Por alguns segundos me questionei se deveria clicar, me sentir mal por pensar em clicar e então cliquei. Essa rede social parece uma tentativa ridícula da escola fazer os alunos se enturmarem. No fundo eu queria fazer amigos, mas é muito difícil conseguir um amigo que não fale 100% do tempo de coisas fora da realidade. A maddy, uma garota que tentei se amiga ano passado não parava com assuntos de riquinha: "Meu pais sempre me dão presentes chatos e acham que são bons só porque são caros", "mamãe não me deixa beber, acredita?", "essa bolsa é nova, as grifes estão me deixando cada vez mais parecida com uma celebridade". Era tanto ego que eu tive gastrite durante os 6 meses que andamos juntas. Descobri que a melhor forma de afastar Maddy era deixar de falar sobre ela e trazer questões relevantes para nossas conversas. Ela ficava entediada, aos poucos perdemos o contato e hoje em dia sorrimos como conhecidas no corredor. Não vale a pena sacrificar nossos ouvidos pelo menos do silêncio. O silêncio e nossa própria presença são uma benção quando vemos de certo ângulo.

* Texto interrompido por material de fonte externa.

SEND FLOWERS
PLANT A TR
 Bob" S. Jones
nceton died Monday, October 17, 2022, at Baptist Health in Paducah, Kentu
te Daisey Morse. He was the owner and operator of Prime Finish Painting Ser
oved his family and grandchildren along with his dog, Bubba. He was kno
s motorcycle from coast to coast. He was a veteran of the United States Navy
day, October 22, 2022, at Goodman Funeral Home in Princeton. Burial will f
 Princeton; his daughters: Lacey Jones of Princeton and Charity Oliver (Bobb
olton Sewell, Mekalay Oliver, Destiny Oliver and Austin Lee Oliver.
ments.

Naquela rede social os estudantes não estavam fazendo o que eu esperava pelo nome do aplicativo. Era um chat de grupos de festas, fofoca, notícia e colas. Era um tipo de Twitter acadêmico.  Fiquei espantada depois que li algumas postagens. Maddy estava acabada, um garoto vazou fotos dela durante as férias. Estavam em uma festa... Estou me sentindo mal por ela agora.

Decidi baixar o aplicativo no meu celular e imprir o plano do mej irmão de uma vez. Costumamos ficar na mesma turma, mas esse ano parece que a sorte não está ao nosso favor. Minha mão começa a tremer de ansiedade enquanto eu espero a impressora. Decidi pegar água na minha mochila, mas acabo tendo um espasmo muscular e a garrafa tomba para o lado espirrando algumas gotas no rosto de um desconhecido.

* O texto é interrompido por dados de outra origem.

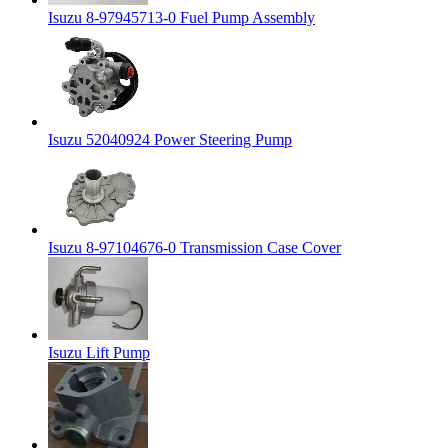
Isuzu 8-97945713-0 Fuel Pump Assembly
Isuzu 52040924 Power Steering Pump
Isuzu 8-97104676-0 Transmission Case Cover
Isuzu Lift Pump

- Desculpa, de verdade. Foi um espasmo muscular, não fiz de propósito. - me explico tansa. O rapaz tem uma expressão muito malvada, olhos de gato, cabelos muito pratos e pele pálida de assassino.

- Eu te desculpo se fizer essas xerox pra mim. - ele fala calmo e ergue uma folha escrito "festa no sábado ".

- É permitido fazer xerox desse tipo de coisa? Pensava que era apenas com fins acadêmicos nosso uso.

- Você é muito chata. - Ele responde grosseiro e uma verruga se firma entre minhas sobrancelhas. Que cara insuportável, como ele me chama de grosseira? Ele que é um mimado. Só esta tentando me fazer de trouxa, me prejudicar. Se eu fizer isso que ele pede posso me dar mal. Mas é isso, os ricos só ligam para eles mesmos.

- Mimadinho escroto! -  impulsivamente o ofendo. Ele merece. Minhas folhas saem da máquina, eu pego as mesmas sem tirar os olhos dele.

- Sala 304? - ele espia meu plano de aula e eu o escondo apertando contra o corpo. - Beatrice... - ele sorri de um jeito assustador.

- Vai cuidar da sua vida! - essa é última coisa que falo antes de scannear meu cartão de estudante na porta de saída. Ele ainda está me encarando. No caminho da sala sinto um frio na barriga, como se algo muito ruim estivesse para acontecer.